## How to include a dataset in scikit-mobility
<br>
<i>v 1.0</i>

To add a dataset into `scikit-mobility`, create a dataset pre-processing script (DPS) and a JSON file that stores the information about the dataset.<br>
The JSON sould contain information about the dataset, such as the license and the URL where the resource is available. <br>
The DPS contains the instruction to load and pre-process the dataset, making it available to the user without any effort on their part.

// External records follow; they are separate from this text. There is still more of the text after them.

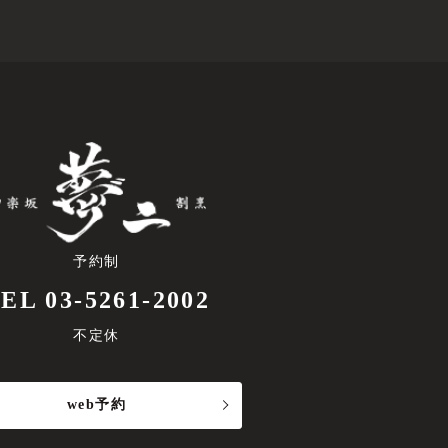
予約制
EL 03-5261-2002
不定休
web予約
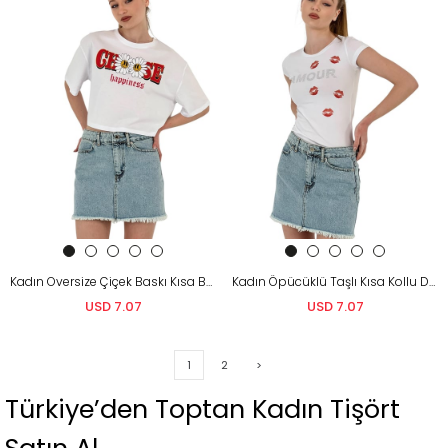
Kadın Oversize Çiçek Baskı Kısa Beyaz Crop Tişört
Kadın Öpücüklü Taşlı Kısa Kollu Dar Beyaz Tişört
USD 7.07
USD 7.07
1
2
>
Türkiye’den Toptan Kadın Tişört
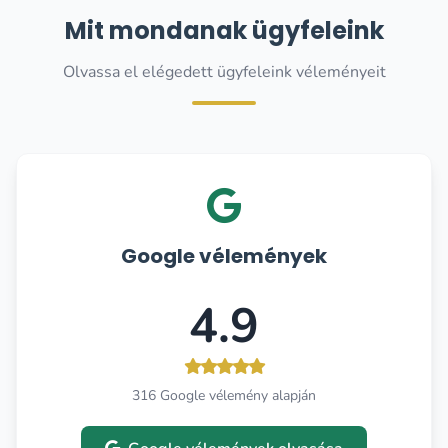
Mit mondanak ügyfeleink
Olvassa el elégedett ügyfeleink véleményeit
Google vélemények
4.9
316 Google vélemény alapján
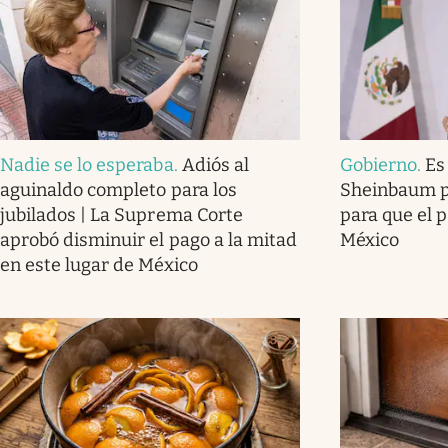
Nadie se lo esperaba
.
Adiós al
Gobierno
.
Es
aguinaldo completo para los
Sheinbaum p
jubilados | La Suprema Corte
para que el 
aprobó disminuir el pago a la mitad
México
en este lugar de México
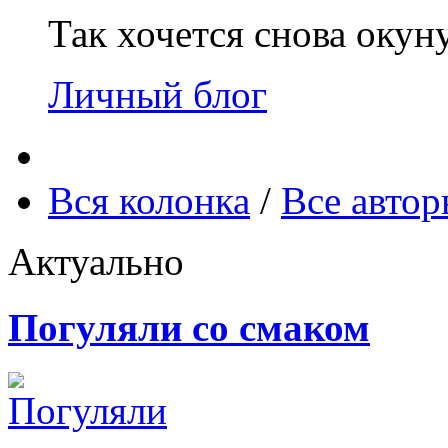
Так хочется снова окун
Личный блог
Вся колонка
/
Все авто
Актуально
Погуляли со смаком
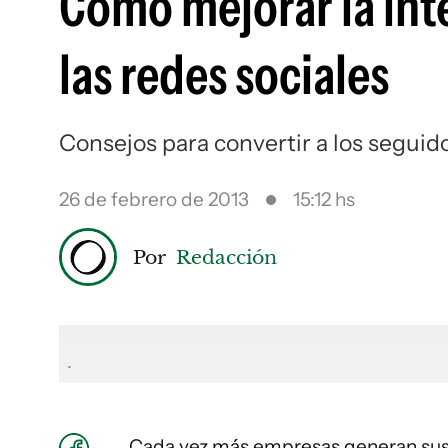
Cómo mejorar la int
las redes sociales
Consejos para convertir a los seguido
26 de febrero de 2013
15:12 hs
Por
Redacción
.
Cada vez más empresas generan sus e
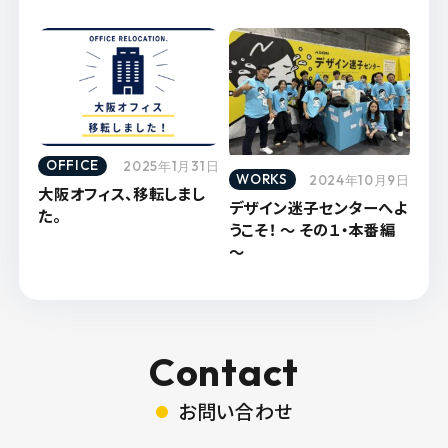
OFFICE
2025年1月31日
WORKS
2024年10月9日
大阪オフィス、移転しまし
デザイン迷子センターへよ
た。
うこそ！ ～ その１・本番編
～
Contact
お問い合わせ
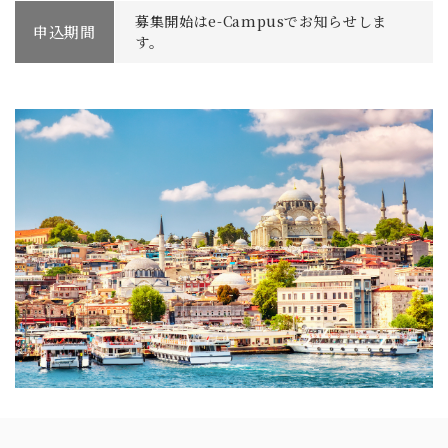
募集開始はe-Campusでお知らせしま
申込期間
す。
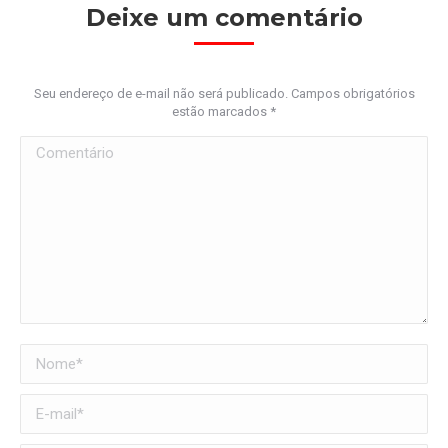
Deixe um comentário
Seu endereço de e-mail não será publicado. Campos obrigatórios
estão marcados
*
Comentário
Nome *
E-mail *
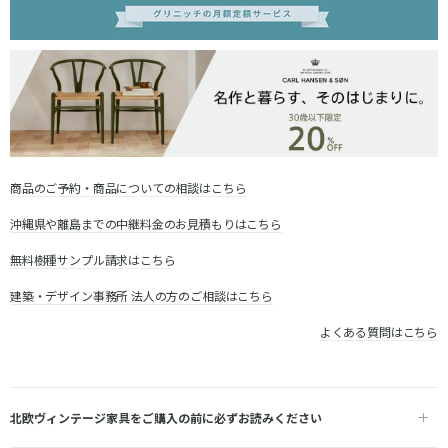
商品のご予約・商品についての相談はこちら
沖縄県や離島までの中継料金のお見積もりはこちら
無料樹種サンプル請求はこちら
建築・デザイン事務所 法人の方のご相談はこちら
よくある質問はこちら
北欧ヴィンテージ家具をご購入の前に必ずお読みください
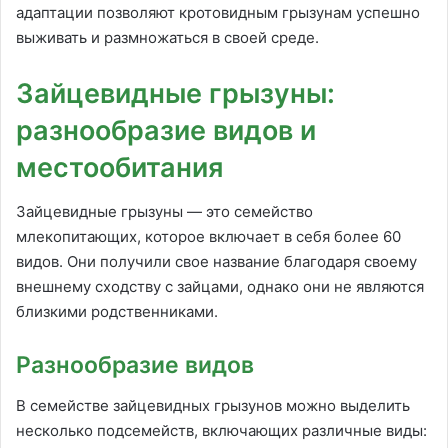
адаптации позволяют кротовидным грызунам успешно
выживать и размножаться в своей среде.
Зайцевидные грызуны:
разнообразие видов и
местообитания
Зайцевидные грызуны — это семейство
млекопитающих, которое включает в себя более 60
видов. Они получили свое название благодаря своему
внешнему сходству с зайцами, однако они не являются
близкими родственниками.
Разнообразие видов
В семействе зайцевидных грызунов можно выделить
несколько подсемейств, включающих различные виды:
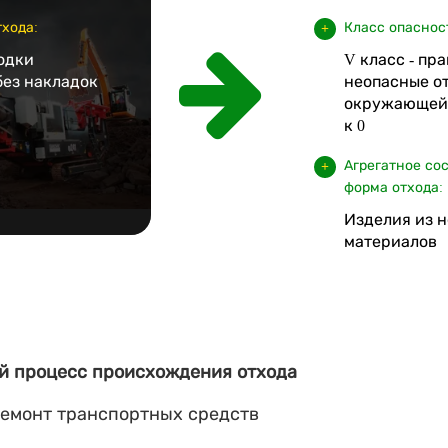
хода:
Класс опаснос
одки
V класс - пр
без накладок
неопасные от
окружающей 
к 0
Агрегатное со
форма отхода:
Изделия из 
материалов
й процесс происхождения отхода
емонт транспортных средств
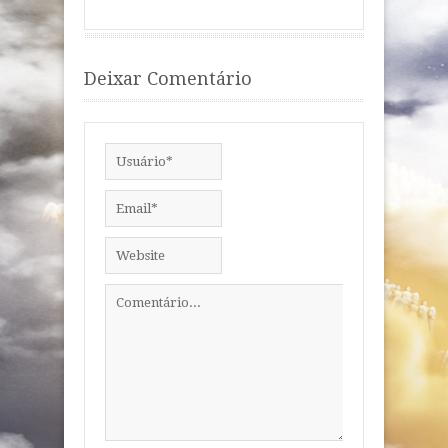
Deixar Comentário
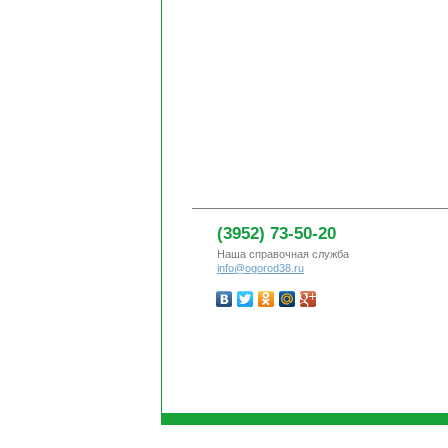
(3952) 73-50-20
Наша справочная служба
info@ogorod38.ru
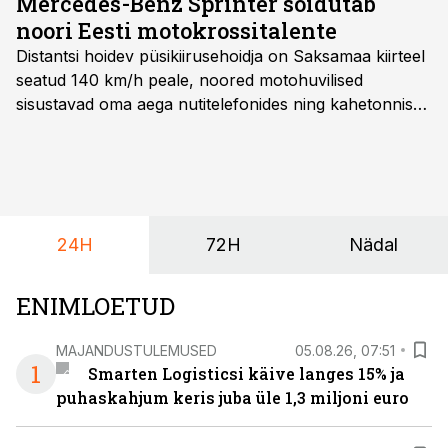
Mercedes-Benz Sprinter sõidutab
noori Eesti motokrossitalente
Distantsi hoidev püsikiirusehoidja on Saksamaa kiirteel
seatud 140 km/h peale, noored motohuvilised
sisustavad oma aega nutitelefonides ning kahetonnises
järelhaagises veerevad kaasa krossitsiklid koos vajaliku
varustusega. Õige pea on Prantsusmaal, Romagnes
algamas juuniorite motokrossi
maailmameistrivõistlused.
24H
72H
Nädal
ENIMLOETUD
MAJANDUSTULEMUSED
05.08.26, 07:51
1
Smarten Logisticsi käive langes 15% ja
puhaskahjum keris juba üle 1,3 miljoni euro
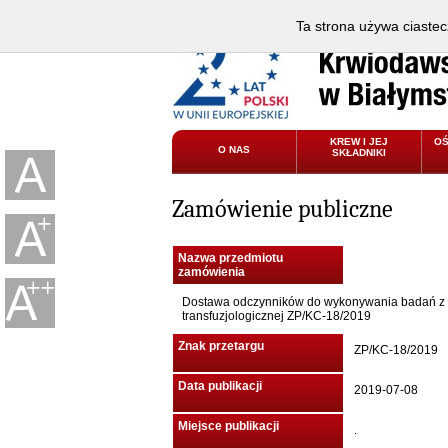
Ta strona używa ciastec
KREW I JEJ
O
O NAS
SKŁADNIKI
Zamówienie publiczne
Nazwa przedmiotu
zamówienia
Dostawa odczynników do wykonywania badań z 
transfuzjologicznej ZP/KC-18/2019
Znak przetargu
ZP/KC-18/2019
Data publikacji
2019-07-08
Miejsce publikacji
.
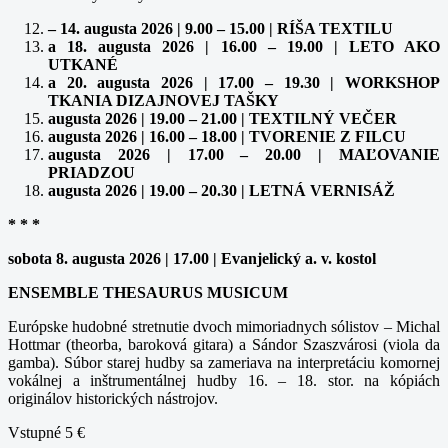
– 14. augusta 2026 | 9.00 – 15.00 | RÍŠA TEXTILU
a 18. augusta 2026 | 16.00 – 19.00 | LETO AKO
UTKANÉ
a 20. augusta 2026 | 17.00 – 19.30 | WORKSHOP
TKANIA DIZAJNOVEJ TAŠKY
augusta 2026 | 19.00 – 21.00 | TEXTILNÝ VEČER
augusta 2026 | 16.00 – 18.00 | TVORENIE Z FILCU
augusta 2026 | 17.00 – 20.00 | MAĽOVANIE
PRIADZOU
augusta 2026 | 19.00 – 20.30 | LETNÁ VERNISÁŽ
* * *
sobota 8. augusta 2026 | 17.00 | Evanjelický a. v. kostol
ENSEMBLE THESAURUS MUSICUM
Európske hudobné stretnutie dvoch mimoriadnych sólistov – Michal
Hottmar (theorba, baroková gitara) a Sándor Szaszvárosi (viola da
gamba). Súbor starej hudby sa zameriava na interpretáciu komornej
vokálnej a inštrumentálnej hudby 16. – 18. stor. na kópiách
originálov historických nástrojov.
Vstupné 5 €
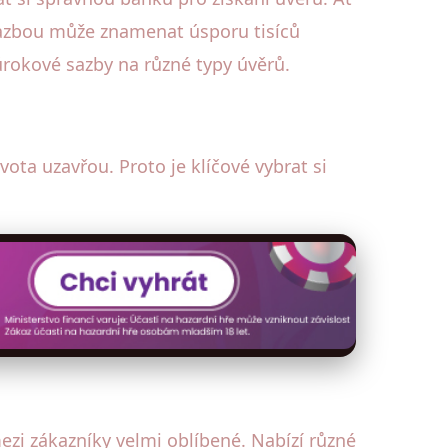
 sazbou může znamenat úsporu tisíců
úrokové sazby na různé typy úvěrů.
ota uzavřou. Proto je klíčové vybrat si
mezi zákazníky velmi oblíbené. Nabízí různé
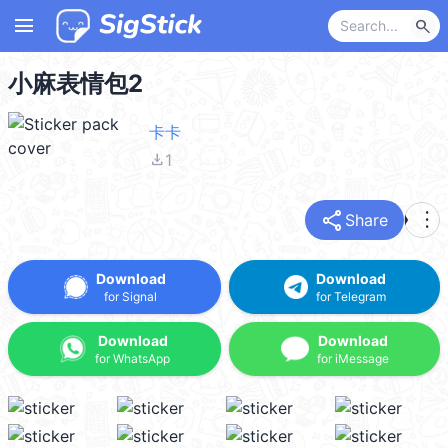
menu
search
小麻表情包2
卡卡
file_download
1
share
more_vert
Share
Download
Download
for Signal
for Telegram
Download
Download
for WhatsApp
for iMessage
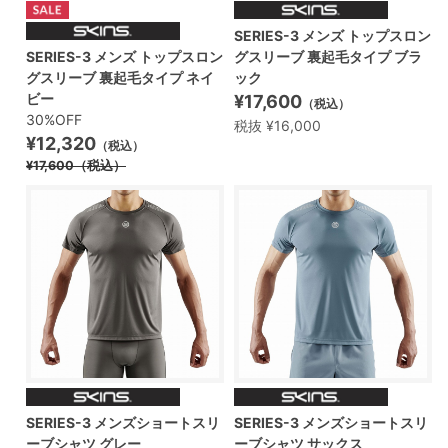
SERIES-3 メンズ トップスロン
SERIES-3 メンズ トップスロン
グスリーブ 裏起毛タイプ ブラ
グスリーブ 裏起毛タイプ ネイ
ック
ビー
¥17,600
（税込）
30%OFF
税抜 ¥16,000
¥12,320
（税込）
¥17,600
（税込）
SERIES-3 メンズショートスリ
SERIES-3 メンズショートスリ
ーブシャツ グレー
ーブシャツ サックス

The types of mobility dataset that may be included in the library are:
 - <i>trajectories</i> $\rightarrow$ `TrajDataFrame`
 - <i>flows</i> $\rightarrow$ `FlowDataFrame`
 - <i>shapes</i> $\rightarrow$ `GeoDataFrame`
 - <i>others</i> $\rightarrow$ `DataFrame`

### A practical example: aliens moving in the G-24 galaxy

Suppose we want to include in the `scikit-mobility` data collection the trajectories of aliens moving in a galaxy called G24.
We first have to choose a name for the dataset (unique in the collection). The name must be in lowercase, starting with a letter and the only non alphanumerical symbol allowed is `_`.<br><br>
<span style="color:green">**Valid**</span> names are: `trajectories_g24`, `alien_movements_g24`, `alien_traces_g24`. <br><br>
<span style="color:red">**Invalid**</span> names are: `TrajAlien_G24`, `99_aliens_in_motion`, `traj-of: aliens`.
<br><br> Assume we select as a name `alien_movements_g24`.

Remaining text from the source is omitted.